Héllo,
Since my initial introduction, I tempered my excitement and tried to have a better understanding of the issues faced by the admin following the
Django's guide to contribute, which resulted in me writing
a post which I wish to contribute in a form or another in the
AdminNext wiki page. I also did this because I couldn't get feedback the
lazy way, I'll bump the thread later in the month answering the questions myself and I invite you to do the same so that more people get interested in the discussion or start another topic with more relevant questions.
First, there is already work done regarding a new version of the admin that can be BC:
- Dogfood class-based views in contrib.admin #17208
- Making it easier to customize Django Admin #18665
- View collections #16213
- API for simpler (permission or any) checks for generic view classes #15215
those have all code, are abandonned or not claimed anymore, all accepted except the last which needs a design decision.
In the analyze I did, I tried do separate the problem into two different topics:
- code features are all things put in place by the admin to make it possible to build upon it and implement user features
- user features is what is expressed as needs by the user, the general ergonomic, the things they need to be able to do
For instance «an application overview» is an user feature, the related code feature that will allow to do that are «dashboard API», «template overriding» and «hook another view in the admin site». What I think is that the admin is too much focused on code features notably on models. I think the admin is model centric, to my mind it would be better if it was groups-centric, groups of users and groups of process or permissions which in Django is simply referred as group.
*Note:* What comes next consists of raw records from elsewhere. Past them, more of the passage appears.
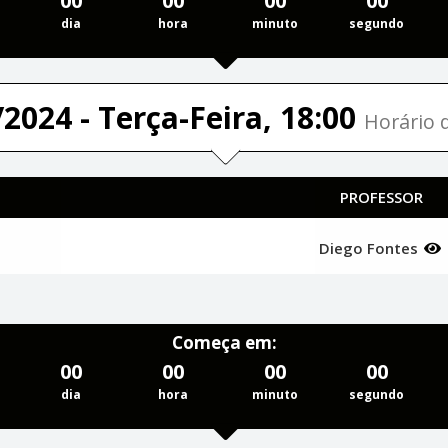
00
00
00
00
dia
hora
minuto
segundo
2024 - Terça-Feira, 18:00
Horário d
PROFESSOR
Diego Fontes
Começa em:
00
00
00
00
dia
hora
minuto
segundo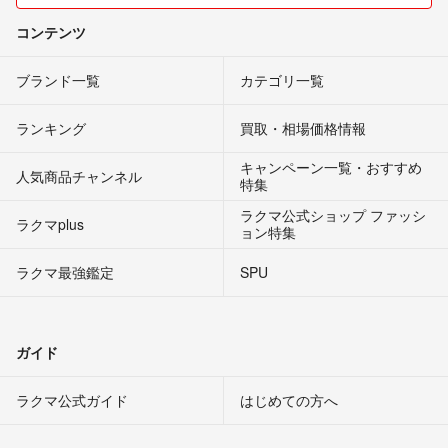
コンテンツ
ブランド一覧
カテゴリ一覧
ランキング
買取・相場価格情報
キャンペーン一覧・おすすめ
人気商品チャンネル
特集
ラクマ公式ショップ ファッシ
ラクマplus
ョン特集
ラクマ最強鑑定
SPU
ガイド
ラクマ公式ガイド
はじめての方へ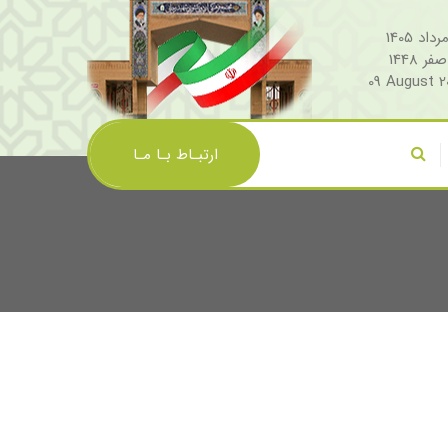
09 August 2
ارتبـاط بـا مـا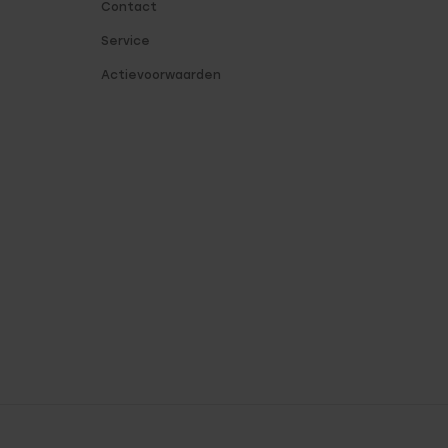
Contact
Service
Actievoorwaarden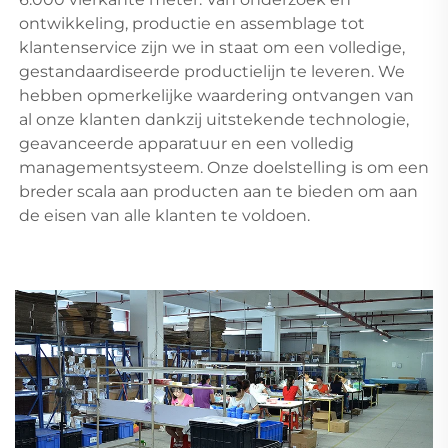
ontwikkeling, productie en assemblage tot 
klantenservice zijn we in staat om een volledige, 
gestandaardiseerde productielijn te leveren. We 
hebben opmerkelijke waardering ontvangen van 
al onze klanten dankzij uitstekende technologie, 
geavanceerde apparatuur en een volledig 
managementsysteem. Onze doelstelling is om een 
breder scala aan producten aan te bieden om aan 
de eisen van alle klanten te voldoen. 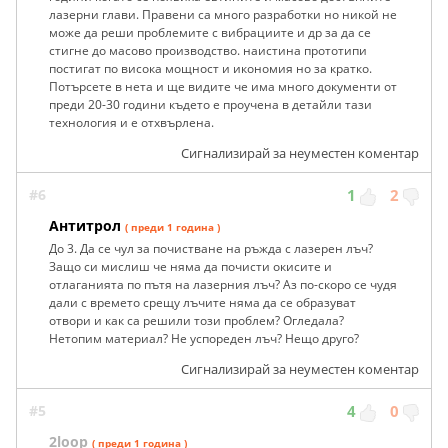
лазерни глави. Правени са много разработки но никой не
може да реши проблемите с вибрациите и др за да се
стигне до масово производство. наистина прототипи
постигат по висока мощност и икономия но за кратко.
Потърсете в нета и ще видите че има много документи от
преди 20-30 години където е проучена в детайли тази
технология и е отхвърлена.
Сигнализирай за неуместен коментар
#6
1
2
Антитрол
( преди 1 година )
До 3. Да се чул за почистване на ръжда с лазерен лъч?
Защо си мислиш че няма да почисти окисите и
отлаганията по пътя на лазерния лъч? Аз по-скоро се чудя
дали с времето срещу лъчите няма да се образуват
отвори и как са решили този проблем? Огледала?
Нетопим материал? Не успореден лъч? Нещо друго?
Сигнализирай за неуместен коментар
#5
4
0
2loop
( преди 1 година )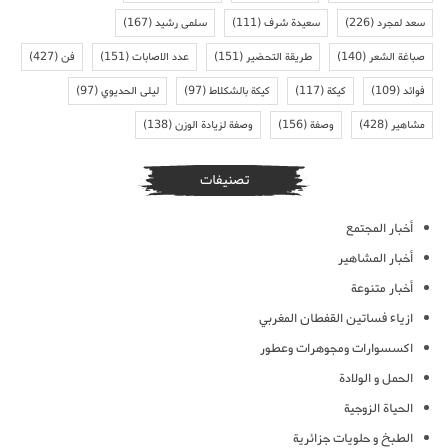
سعد لمجرد
(226)
سعيدة شرف
(111)
سلمى رشيد
(167)
صباغة الشعر
(140)
طريقة التحضير
(151)
عدد الاصابات
(151)
فن
(427)
فوائد
(109)
كيكة
(117)
كيكة بالشكلاط
(97)
ليلى الحديوي
(97)
مشاهير
(428)
وصفة
(156)
وصفة لزيادة الوزن
(138)
تصنيفات
أخبار المجتمع
أخبار المشاهير
أخبار متنوعة
ازياء فساتين القفطان المغربي
اكسسوارات ومجوهرات وعطور
الحمل و الولادة
الحياة الزوجية
الطبخ و حلويات جزائرية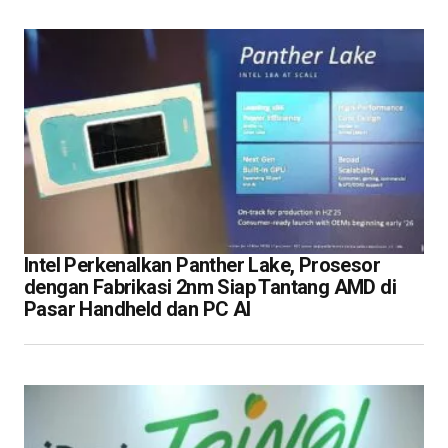
Intel Perkenalkan Panther Lake, Prosesor
dengan Fabrikasi 2nm Siap Tantang AMD di
Pasar Handheld dan PC AI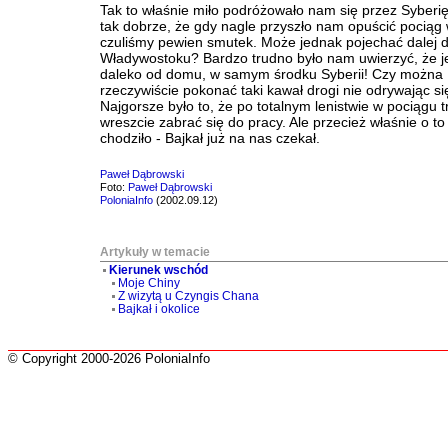
Tak to właśnie miło podróżowało nam się przez Syberi
tak dobrze, że gdy nagle przyszło nam opuścić pociąg 
czuliśmy pewien smutek. Może jednak pojechać dalej 
Władywostoku? Bardzo trudno było nam uwierzyć, że j
daleko od domu, w samym środku Syberii! Czy można
rzeczywiście pokonać taki kawał drogi nie odrywając si
Najgorsze było to, że po totalnym lenistwie w pociągu t
wreszcie zabrać się do pracy. Ale przecież właśnie o t
chodziło - Bajkał już na nas czekał.
Paweł Dąbrowski
Foto:
Paweł Dąbrowski
PoloniaInfo
(2002.09.12)
Artykuły w temacie
Kierunek wschód
Moje Chiny
Z wizytą u Czyngis Chana
Bajkał i okolice
© Copyright 2000-2026 PoloniaInfo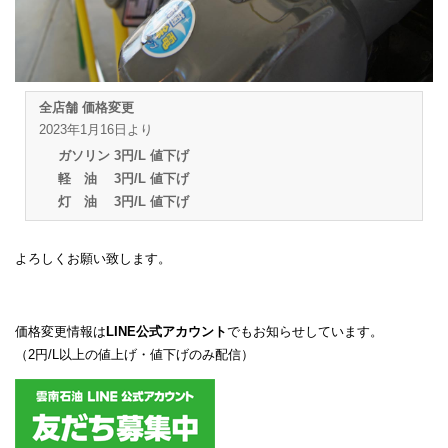
全店舗 価格変更
2023年1月16日より
ガソリン 3円/L 値下げ
軽 油 3円/L 値下げ
灯 油 3円/L 値下げ
よろしくお願い致します。
価格変更情報は
LINE公式アカウント
でもお知らせしています。
（2円/L以上の値上げ・値下げのみ配信）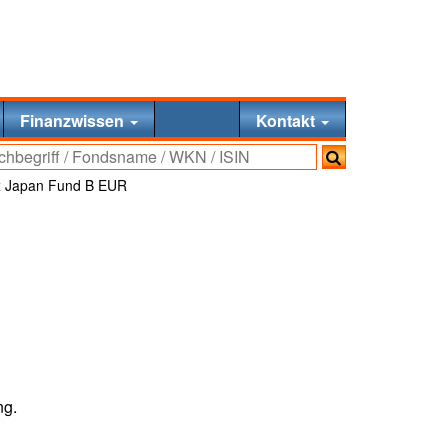
Finanzwissen
Kontakt
x Japan Fund B EUR
ng.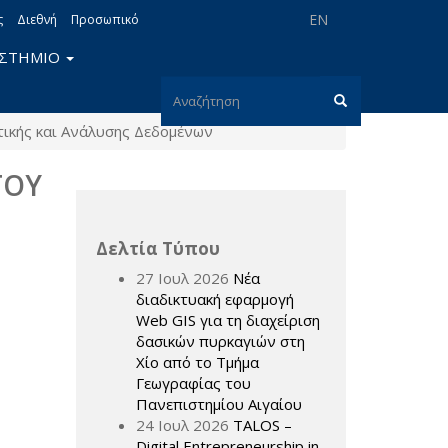
EN
ς
Διεθνή
Προσωπικό
ΙΣΤΗΜΙΟ
Φόρμα
τικής και Ανάλυσης Δεδομένων
αναζήτησης
Αναζήτηση
ΤΟΥ
Δελτία Τύπου
27 Ιουλ 2026
Νέα
διαδικτυακή εφαρμογή
Web GIS για τη διαχείριση
δασικών πυρκαγιών στη
Χίο από το Τμήμα
Γεωγραφίας του
Πανεπιστημίου Αιγαίου
24 Ιουλ 2026
TALOS –
Digital Entrepreneurship in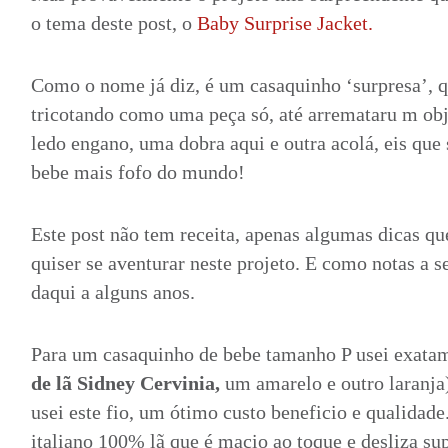
o tema deste post, o
Baby Surprise Jacket.
Como o nome já diz, é um casaquinho ‘surpresa’, q
tricotando como uma peça só, até arremataru m ob
ledo engano, uma dobra aqui e outra acolá, eis que
bebe mais fofo do mundo!
Este post não tem receita, apenas algumas dicas 
quiser se aventurar neste projeto. E como notas a 
daqui a alguns anos.
Para um casaquinho de bebe tamanho P usei exata
de lã Sidney Cervinia,
um amarelo e outro laranja)
usei este fio, um ótimo custo beneficio e qualidade
italiano 100% lã que é macio ao toque e desliza su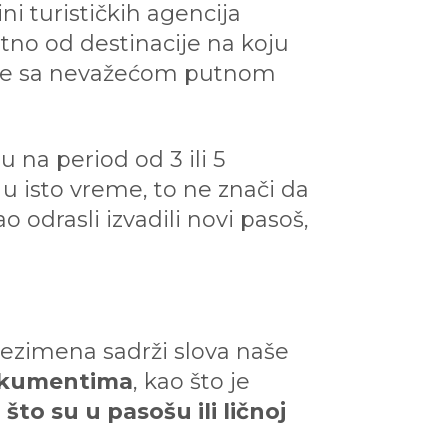
ini turističkih agencija
tno od destinacije na koju
knete sa nevažećom putnom
u na period od 3 ili 5
 u isto vreme, to ne znači da
 odrasli izvadili novi pasoš,
rezimena sadrži slova naše
dokumentima
, kao što je
to su u pasošu ili ličnoj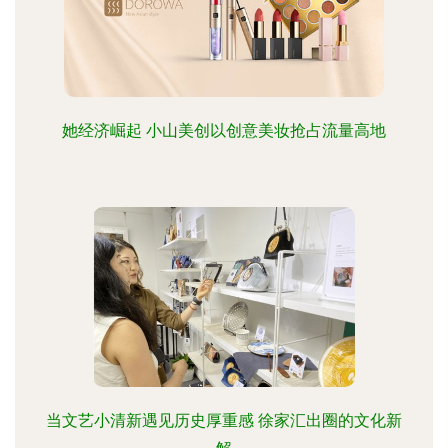
她经济崛起 小山美创以创意美妆抢占流量高地
当文艺小清新遇见历史厚重感 徐家汇出圈的文化新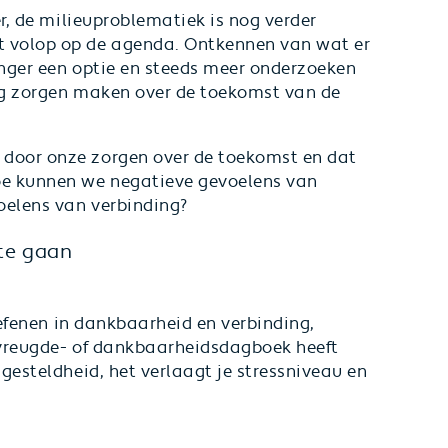
er, de milieuproblematiek is nog verder
 volop op de agenda. Ontkennen van wat er
anger een optie en steeds meer onderzoeken
tig zorgen maken over de toekomst van de
door onze zorgen over de toekomst en dat
oe kunnen we negatieve gevoelens van
oelens van verbinding?
 te gaan
oefenen in dankbaarheid en verbinding,
 vreugde- of dankbaarheidsdagboek heeft
gesteldheid, het verlaagt je stressniveau en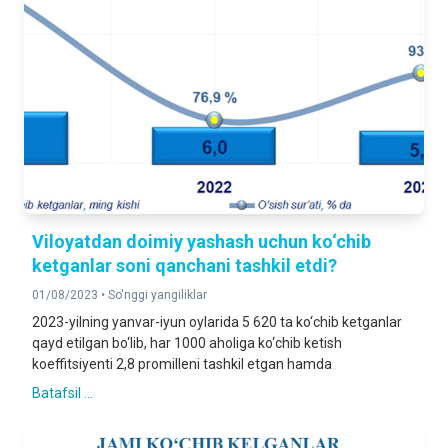
Viloyatdan doimiy yashash uchun ko‘chib
ketganlar soni qanchani tashkil etdi?
01/08/2023 •
So'nggi yangiliklar
2023-yilning yanvar-iyun oylarida 5 620 ta ko‘chib ketganlar
qayd etilgan bo‘lib, har 1000 aholiga ko‘chib ketish
koeffitsiyenti 2,8 promilleni tashkil etgan hamda
Batafsil ...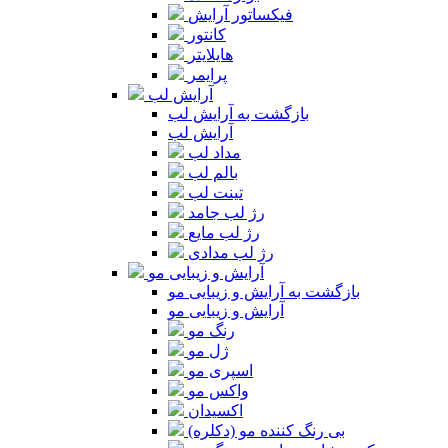
فیکساتور آرایش
کانتور
هایلایتر
پرایمر
آرایش لب
بازگشت به آرایش لب
آرایش لب
مداد لب
بالم لب
تینت لب
رژ لب جامد
رژ لب مایع
رژ لب مدادی
آرایش و زیبایی مو
بازگشت به آرایش و زیبایی مو
آرایش و زیبایی مو
رنگ مو
ژل مو
اسپری مو
واکس مو
اکسیدان
بی رنگ کننده مو (دکلره)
To my mind this reflexion doesn't change the fact that the admin should be more extensible and pluggable. So what I envision right now about AdminNext is the following:
- Pluggable and extensible admin components
- Groups centric API to build application backends
- Use the above to implement a similar admin as current admin
I still think django-composite can be relevant, but I need to tweak it a bit and also fully implement the ChangeList to have more things to back it. If composite is not accepted then I think it's still possible to achieve something similar with template tags. Spoiler: django-composite is meant to be able to replace template tags in certain scenario.
I think it's possible to do this BC and follow Django deprecation policy, but it won't be the quickest. I have no experience regarding this subject, but the worst scenario would be to do it outside without community feedback and then port all the things to Django which would result in the same path as the one that had followed the BC way.